Nella loro sentenza di lunedì, il collegio di tre giudici della Corte Federale dell’Australia ha affermato che “nessuno dei motivi” di appello era stato stabilito, aggiungendo che il commento di Hanson era illegale e non protetto dalle difese della libertà di parola.
“Oggi la giustizia ha prevalso”, ha detto Faruqi ai giornalisti fuori dal tribunale di Sydney. “La vittoria di oggi è per ogni singola persona là fuori a cui è stato detto di tornare da dove sei venuto.”
Hanson ha detto che lei e il suo team legale avrebbero riesaminato la decisione e intendevano presentare ricorso presso l’ultima corte d’appello australiana, l’Alta Corte.
“La discussione pubblica in Australia è stata quasi totalmente messa a tacere da leggi e regole che impediscono alla gente comune di esprimere le proprie opinioni personali nel caso in cui una piccola parte della nostra società si offenda in qualche modo o si senta ferita o ‘angosciata’. Questo non è mai stato, né mai dovrebbe essere, il modo australiano,” ha scritto Hanson su X.

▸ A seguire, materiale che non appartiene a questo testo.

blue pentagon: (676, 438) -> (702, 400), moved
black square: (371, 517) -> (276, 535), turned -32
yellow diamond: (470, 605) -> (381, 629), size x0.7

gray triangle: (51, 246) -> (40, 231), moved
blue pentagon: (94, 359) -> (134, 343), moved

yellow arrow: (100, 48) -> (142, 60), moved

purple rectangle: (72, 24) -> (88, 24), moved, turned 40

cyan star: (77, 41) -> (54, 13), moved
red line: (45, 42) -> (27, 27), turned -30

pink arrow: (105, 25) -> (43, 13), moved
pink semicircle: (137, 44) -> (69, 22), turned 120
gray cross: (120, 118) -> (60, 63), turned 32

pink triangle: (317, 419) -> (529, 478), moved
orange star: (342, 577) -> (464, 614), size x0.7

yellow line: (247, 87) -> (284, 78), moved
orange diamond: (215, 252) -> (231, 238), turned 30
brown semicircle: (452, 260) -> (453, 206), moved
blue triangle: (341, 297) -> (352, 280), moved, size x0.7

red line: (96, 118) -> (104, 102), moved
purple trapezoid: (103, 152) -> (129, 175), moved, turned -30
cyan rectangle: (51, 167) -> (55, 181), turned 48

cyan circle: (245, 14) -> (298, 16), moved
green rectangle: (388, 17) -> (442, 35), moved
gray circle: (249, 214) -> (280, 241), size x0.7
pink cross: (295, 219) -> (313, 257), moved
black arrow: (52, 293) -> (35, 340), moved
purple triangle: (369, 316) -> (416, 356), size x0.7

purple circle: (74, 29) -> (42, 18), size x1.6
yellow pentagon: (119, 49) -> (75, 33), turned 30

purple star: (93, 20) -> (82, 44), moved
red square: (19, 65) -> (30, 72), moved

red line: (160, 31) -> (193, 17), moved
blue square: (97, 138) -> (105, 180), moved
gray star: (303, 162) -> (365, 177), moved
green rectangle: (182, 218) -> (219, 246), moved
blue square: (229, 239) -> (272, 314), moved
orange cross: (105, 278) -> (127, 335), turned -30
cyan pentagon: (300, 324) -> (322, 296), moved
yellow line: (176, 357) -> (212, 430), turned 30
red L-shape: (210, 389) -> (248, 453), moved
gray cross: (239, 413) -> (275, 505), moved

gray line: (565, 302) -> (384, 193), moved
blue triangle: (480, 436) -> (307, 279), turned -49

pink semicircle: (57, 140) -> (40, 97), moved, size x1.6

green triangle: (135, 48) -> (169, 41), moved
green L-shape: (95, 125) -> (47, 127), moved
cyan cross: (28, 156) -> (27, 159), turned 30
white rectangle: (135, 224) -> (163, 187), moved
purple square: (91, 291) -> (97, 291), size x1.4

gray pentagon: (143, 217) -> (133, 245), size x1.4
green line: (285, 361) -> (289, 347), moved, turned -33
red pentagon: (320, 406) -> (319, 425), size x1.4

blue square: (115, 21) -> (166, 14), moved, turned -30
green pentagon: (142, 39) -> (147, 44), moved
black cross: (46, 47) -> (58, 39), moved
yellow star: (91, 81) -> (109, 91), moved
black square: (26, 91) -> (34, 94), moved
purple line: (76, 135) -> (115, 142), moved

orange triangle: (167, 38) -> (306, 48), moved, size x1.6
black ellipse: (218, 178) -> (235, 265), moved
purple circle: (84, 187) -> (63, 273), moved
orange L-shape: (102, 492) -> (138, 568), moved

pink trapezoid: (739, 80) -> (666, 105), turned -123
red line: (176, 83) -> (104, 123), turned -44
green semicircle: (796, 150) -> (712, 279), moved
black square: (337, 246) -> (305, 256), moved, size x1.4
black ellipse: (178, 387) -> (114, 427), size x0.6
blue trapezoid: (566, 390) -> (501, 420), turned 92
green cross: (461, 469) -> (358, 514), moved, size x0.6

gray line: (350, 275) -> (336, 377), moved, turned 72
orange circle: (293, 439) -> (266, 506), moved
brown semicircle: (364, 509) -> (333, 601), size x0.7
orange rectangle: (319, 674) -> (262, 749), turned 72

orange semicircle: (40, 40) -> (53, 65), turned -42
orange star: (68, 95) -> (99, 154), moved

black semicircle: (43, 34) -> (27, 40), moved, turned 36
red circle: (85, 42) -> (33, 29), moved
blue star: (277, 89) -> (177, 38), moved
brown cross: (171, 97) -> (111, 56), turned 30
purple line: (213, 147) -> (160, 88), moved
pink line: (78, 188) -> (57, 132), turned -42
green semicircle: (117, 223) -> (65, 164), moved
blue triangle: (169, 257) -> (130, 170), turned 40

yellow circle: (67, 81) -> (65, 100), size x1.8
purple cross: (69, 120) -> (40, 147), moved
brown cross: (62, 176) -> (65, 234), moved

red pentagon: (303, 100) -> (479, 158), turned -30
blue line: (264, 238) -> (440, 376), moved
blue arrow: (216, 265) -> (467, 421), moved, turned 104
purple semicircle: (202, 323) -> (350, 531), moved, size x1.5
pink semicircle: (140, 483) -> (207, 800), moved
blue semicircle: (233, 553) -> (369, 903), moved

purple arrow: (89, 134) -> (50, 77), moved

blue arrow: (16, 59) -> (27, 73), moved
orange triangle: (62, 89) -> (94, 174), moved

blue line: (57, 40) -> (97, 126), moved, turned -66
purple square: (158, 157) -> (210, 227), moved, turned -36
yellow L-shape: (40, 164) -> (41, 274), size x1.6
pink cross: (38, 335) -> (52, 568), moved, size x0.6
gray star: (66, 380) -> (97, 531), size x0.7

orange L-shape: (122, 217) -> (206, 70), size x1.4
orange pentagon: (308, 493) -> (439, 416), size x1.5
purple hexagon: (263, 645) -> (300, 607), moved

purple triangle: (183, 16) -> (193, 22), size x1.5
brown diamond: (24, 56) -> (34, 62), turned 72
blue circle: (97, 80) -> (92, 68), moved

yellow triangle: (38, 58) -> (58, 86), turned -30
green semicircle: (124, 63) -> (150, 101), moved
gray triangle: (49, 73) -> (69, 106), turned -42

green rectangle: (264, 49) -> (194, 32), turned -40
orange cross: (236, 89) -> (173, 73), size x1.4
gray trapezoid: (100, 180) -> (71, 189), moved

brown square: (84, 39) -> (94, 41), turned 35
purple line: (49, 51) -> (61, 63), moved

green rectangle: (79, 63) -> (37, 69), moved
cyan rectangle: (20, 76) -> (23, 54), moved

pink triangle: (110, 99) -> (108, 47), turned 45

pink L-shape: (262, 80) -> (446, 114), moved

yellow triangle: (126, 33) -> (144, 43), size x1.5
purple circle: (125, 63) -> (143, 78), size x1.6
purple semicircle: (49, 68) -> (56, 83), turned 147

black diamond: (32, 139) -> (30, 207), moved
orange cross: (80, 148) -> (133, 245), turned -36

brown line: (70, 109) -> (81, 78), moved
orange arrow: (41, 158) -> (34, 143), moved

La Corte federale plenaria ha affermato di essere d’accordo con la sentenza del 2024, che “ha correttamente caratterizzato” il post di Hanson come contenente un messaggio anti-musulmano e islamofobico e “essendo una variante dello slogan storicamente razzista, nativista e anti-immigrazione ‘torna da dove sei venuto’.”
La legge era anche costituzionalmente valida e Hanson non ha predisposto una difesa che consentisse un commento equo su una questione di interesse pubblico, ha affermato.
“Abbiamo 434 paragrafi in cui si respinge l’appello di Pauline Hanson, in cui si conferma che effettivamente Pauline Hanson si è comportata in modo razzista, islamofobico, e odio”, ha detto Faruqi.
“L’incitamento all’odio non è libertà di parola, e la Corte Federale lo ha riaffermato oggi”.
Fondato nel 1997, One Nation è stato a lungo considerato un partito marginale, ma la linea dura di Hanson sull’immigrazione ha attirato più sostegno negli ultimi sondaggi.
Hanson ha sostenuto la fine del multiculturalismo in Australia, affermando che il paese dovrebbe esistere come una società “monoculturale”.